L'ex dirigente del Psi e fondatore della rivista Quaderni Rossi morirà appena dieci mesi dopo, a quarantatre anni. Munari definisce il caso Fofi un pretesto per la resa dei conti tra il partito della militanza e quello, capeggiato da Bollati, che coltivava l'idea di una casa editrice forte sul mercato, ben strutturata in collane, ben attenta alla resa delle sue scelte. Al prevalere di una «logica aziendale», delle «istanze dell'industria culturale», alluderà molti decenni dopo, in una intervista, Renato Solmi, che fu tra l'altro l'autore delle prime traduzioni italiane di Adorno e Benjamin.

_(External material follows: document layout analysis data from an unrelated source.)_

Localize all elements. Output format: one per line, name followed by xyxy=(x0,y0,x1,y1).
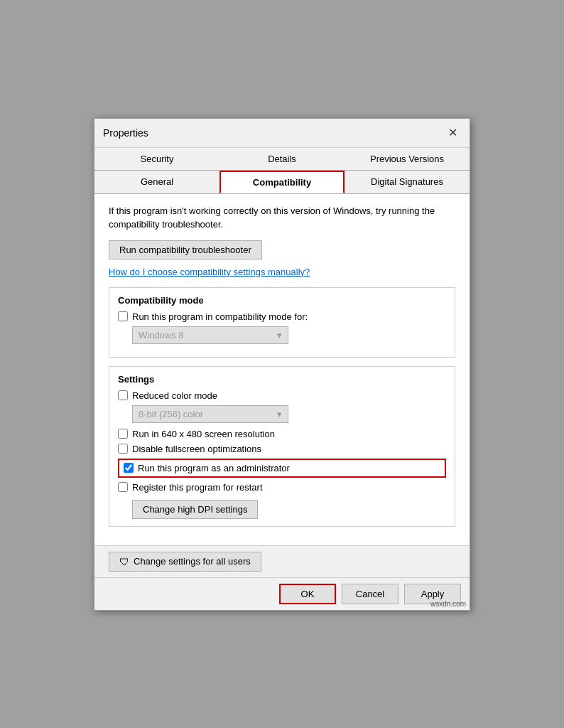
change-all-users-section: 🛡 Change settings for all users xyxy=(94,545,470,577)
dialog-title: Properties xyxy=(103,127,148,139)
cancel-button[interactable]: Cancel xyxy=(342,584,398,604)
properties-dialog: Properties ✕ Security Details Previous V… xyxy=(94,118,470,611)
dialog-footer: OK Cancel Apply xyxy=(94,577,470,610)
change-dpi-button[interactable]: Change high DPI settings xyxy=(132,500,258,519)
change-all-users-label: Change settings for all users xyxy=(134,556,251,567)
resolution-row: Run in 640 x 480 screen resolution xyxy=(118,429,446,439)
compatibility-mode-section: Compatibility mode Run this program in c… xyxy=(109,287,455,358)
change-all-users-button[interactable]: 🛡 Change settings for all users xyxy=(109,552,261,572)
compatibility-mode-checkbox[interactable] xyxy=(118,311,128,321)
color-mode-dropdown[interactable]: 8-bit (256) color ▾ xyxy=(132,405,288,423)
resolution-checkbox[interactable] xyxy=(118,429,128,439)
compatibility-mode-title: Compatibility mode xyxy=(118,295,446,306)
tab-security[interactable]: Security xyxy=(94,148,219,170)
how-do-i-link[interactable]: How do I choose compatibility settings m… xyxy=(109,267,455,277)
close-button[interactable]: ✕ xyxy=(444,124,461,141)
title-bar: Properties ✕ xyxy=(94,119,470,148)
restart-label: Register this program for restart xyxy=(132,482,263,493)
watermark: wsxdn.com xyxy=(430,600,466,608)
reduced-color-label: Reduced color mode xyxy=(132,390,217,401)
dropdown-chevron-icon: ▾ xyxy=(277,330,282,341)
color-mode-value: 8-bit (256) color xyxy=(139,409,203,419)
compatibility-mode-label: Run this program in compatibility mode f… xyxy=(132,311,308,322)
tabs-row1: Security Details Previous Versions xyxy=(94,148,470,171)
shield-icon: 🛡 xyxy=(119,556,129,567)
content-area: If this program isn't working correctly … xyxy=(94,194,470,545)
settings-title: Settings xyxy=(118,374,446,385)
fullscreen-checkbox[interactable] xyxy=(118,444,128,454)
description-text: If this program isn't working correctly … xyxy=(109,204,455,232)
reduced-color-row: Reduced color mode xyxy=(118,390,446,401)
fullscreen-label: Disable fullscreen optimizations xyxy=(132,444,261,454)
settings-section: Settings Reduced color mode 8-bit (256) … xyxy=(109,366,455,527)
dropdown-chevron-icon2: ▾ xyxy=(277,409,282,419)
tab-previous-versions[interactable]: Previous Versions xyxy=(345,148,470,170)
admin-row: Run this program as an administrator xyxy=(118,459,446,478)
run-troubleshooter-button[interactable]: Run compatibility troubleshooter xyxy=(109,240,262,259)
reduced-color-checkbox[interactable] xyxy=(118,390,128,400)
admin-label: Run this program as an administrator xyxy=(138,463,290,473)
restart-row: Register this program for restart xyxy=(118,482,446,493)
admin-checkbox[interactable] xyxy=(124,463,134,473)
tab-digital-signatures[interactable]: Digital Signatures xyxy=(345,171,470,193)
tab-details[interactable]: Details xyxy=(219,148,345,170)
compatibility-mode-row: Run this program in compatibility mode f… xyxy=(118,311,446,322)
windows-version-value: Windows 8 xyxy=(139,330,184,341)
tabs-row2: General Compatibility Digital Signatures xyxy=(94,171,470,194)
restart-checkbox[interactable] xyxy=(118,482,128,492)
resolution-label: Run in 640 x 480 screen resolution xyxy=(132,429,275,439)
tab-general[interactable]: General xyxy=(94,171,219,193)
windows-version-dropdown[interactable]: Windows 8 ▾ xyxy=(132,326,288,344)
fullscreen-row: Disable fullscreen optimizations xyxy=(118,444,446,454)
tab-compatibility[interactable]: Compatibility xyxy=(219,171,345,193)
ok-button[interactable]: OK xyxy=(279,584,336,604)
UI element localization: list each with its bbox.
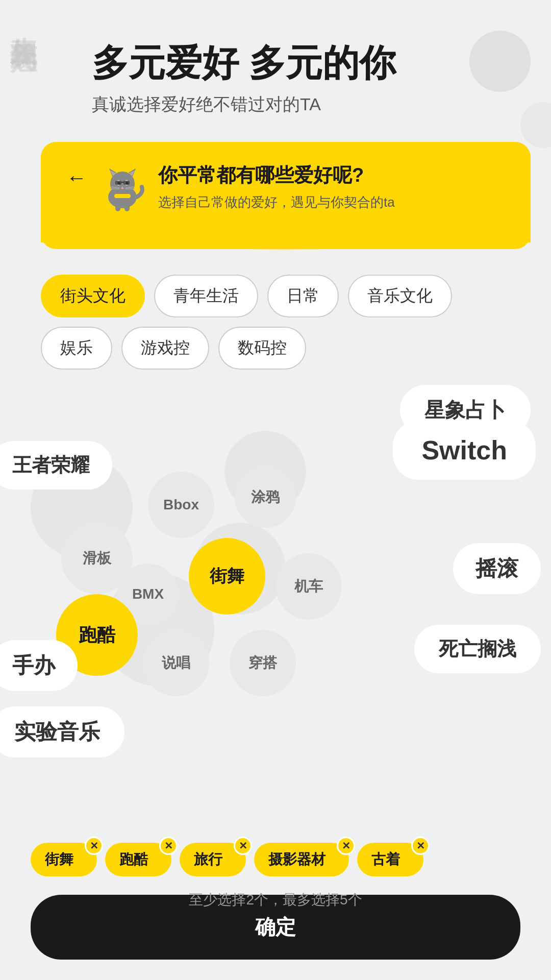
tag-digital[interactable]: 数码控: [218, 327, 306, 370]
svg-point-1: [110, 172, 135, 196]
bubble-outfit[interactable]: 穿搭: [230, 630, 296, 696]
bubble-street-dance[interactable]: 街舞: [189, 538, 265, 615]
card-description: 选择自己常做的爱好，遇见与你契合的ta: [158, 193, 505, 211]
svg-rect-20: [124, 204, 130, 211]
selected-tag-photography[interactable]: 摄影器材 ✕: [254, 843, 349, 876]
selected-tag-street-dance[interactable]: 街舞 ✕: [31, 843, 97, 876]
tags-section: 街头文化 青年生活 日常 音乐文化 娱乐 游戏控 数码控: [41, 275, 520, 370]
tag-street-culture[interactable]: 街头文化: [41, 275, 145, 317]
bubble-experimental-music[interactable]: 实验音乐: [0, 706, 124, 757]
back-button[interactable]: ←: [66, 166, 87, 189]
question-card: ←: [41, 142, 531, 249]
selected-tag-vintage[interactable]: 古着 ✕: [357, 843, 423, 876]
card-question: 你平常都有哪些爱好呢?: [158, 162, 505, 188]
bubble-rock[interactable]: 摇滚: [453, 543, 541, 594]
tag-entertainment[interactable]: 娱乐: [41, 327, 112, 370]
bubble-switch[interactable]: Switch: [393, 421, 536, 480]
svg-rect-11: [123, 181, 130, 185]
hero-section: 多元爱好 多元的你 真诚选择爱好绝不错过对的TA: [0, 0, 551, 132]
card-text: 你平常都有哪些爱好呢? 选择自己常做的爱好，遇见与你契合的ta: [158, 162, 505, 211]
cat-mascot: [97, 162, 148, 213]
svg-rect-18: [114, 194, 131, 198]
remove-vintage[interactable]: ✕: [411, 837, 430, 855]
tag-gaming[interactable]: 游戏控: [121, 327, 209, 370]
remove-parkour[interactable]: ✕: [159, 837, 178, 855]
page-title: 多元爱好 多元的你: [92, 41, 520, 85]
card-header: ←: [66, 162, 505, 213]
bubble-figure[interactable]: 手办: [0, 640, 78, 691]
selected-tag-parkour[interactable]: 跑酷 ✕: [105, 843, 171, 876]
tags-row-2: 娱乐 游戏控 数码控: [41, 327, 520, 370]
bubble-honor-of-kings[interactable]: 王者荣耀: [0, 441, 112, 489]
remove-photography[interactable]: ✕: [337, 837, 355, 855]
tag-daily[interactable]: 日常: [267, 275, 339, 317]
selected-tags-area: 街舞 ✕ 跑酷 ✕ 旅行 ✕ 摄影器材 ✕ 古着 ✕: [31, 839, 520, 880]
selection-hint: 至少选择2个，最多选择5个: [0, 890, 551, 910]
wave-decoration: [41, 225, 531, 250]
bubble-motorcycle[interactable]: 机车: [276, 553, 342, 620]
page-subtitle: 真诚选择爱好绝不错过对的TA: [92, 93, 520, 116]
remove-travel[interactable]: ✕: [234, 837, 252, 855]
svg-rect-10: [115, 181, 121, 185]
bubbles-area: 星象占卜 王者荣耀 Bbox 涂鸦 Switch 滑板 BMX 街舞 机车 摇滚…: [0, 380, 551, 839]
tags-row-1: 街头文化 青年生活 日常 音乐文化: [41, 275, 520, 317]
tag-music-culture[interactable]: 音乐文化: [348, 275, 452, 317]
bubble-death-stranding[interactable]: 死亡搁浅: [414, 625, 541, 673]
bubble-bbox[interactable]: Bbox: [148, 472, 214, 538]
selected-tag-travel[interactable]: 旅行 ✕: [180, 843, 246, 876]
tag-youth-life[interactable]: 青年生活: [154, 275, 258, 317]
remove-street-dance[interactable]: ✕: [85, 837, 103, 855]
svg-rect-19: [115, 204, 120, 211]
bubble-rap[interactable]: 说唱: [143, 630, 209, 696]
main-content: 多元爱好 多元的你 真诚选择爱好绝不错过对的TA ←: [0, 0, 551, 980]
bubble-graffiti[interactable]: 涂鸦: [235, 467, 296, 528]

I Verbali del mercoledì (il secondo volume, il primo si fermava ai primi anni cinquanta) si chiude in quel 1963, anno tormentato, al tramonto del «miracolo economico», all'inizio della «congiuntura», anno che finirà con la nascita del primo governo di centro-sinistra, alleati Dc e Psi,Moro presidente del consiglio e Nenni, vice-presidente, nella «stanza dei bottoni».
I verbali del mercoledì sono ovviamente uno strumento formidabile per rifare dall'interno e dal punto di vista del catalogo, cioè dell'autentico progetto culturale, la storia della Einaudi, già rifatta peraltro in modo mirabile da Luisa Mangoni nel suo Pensare i libri, edito da Bollati Boringhieri. Ma rileggere quelle discussioni è soprattutto un modo per sedersi al tavolo della cultura italiana, non l'unico, perché la cultura e l'editoria vivevano anche altrove, a Milano, a Firenze o a Napoli, Feltrinelli, Garzanti oppure Vallecchi, Editori Riuniti, Laterza. Sede rsi al tavolo significa misurare la vivacità dei progetti, il peso delle identità, il valore degli ideali, nelle parole di intellettuali che tenevano ben coscienza di una loro responsabilità di fronte al pubblico, di fronte al paese, in momenti di autentico dinamismo culturale e politico, quando divisioni tradizionali si ricomponevano ed altre se ne manifestavano. Ricchezze, tensioni, emozioni di un'altra Italia, che nutriva molte speranze, che si costruiva con i lavoro di tutti.
Il libro poi è bello per i dialoghi, in buona parte trascritti, cioè verbalizzati, con gusto da Daniele Ponchiroli, per certe note che dicono della vita della casa editrice («Fare contratto - Cond. usuali - tend. basse» si deve immaginare solito contratto, alle condizioni meno dispendiose: la vittima era Ludovico Terzi, per il suo romanzo La timidezza), per le intuizioni, per i giudizi severi, talvolta feroci, talvolta sbrigativi, mai disattenti. Anche per gli errori. Se questo è un uomo resterà nella storia, malgrado il rifiuto einaudiano a Primo Levi (ma si torna al 1947). Se questo è un uomo fu pubblicato da un piccolo editore, De Silva, e Calvino subito lo definì sull'Unità «un magnifico libro».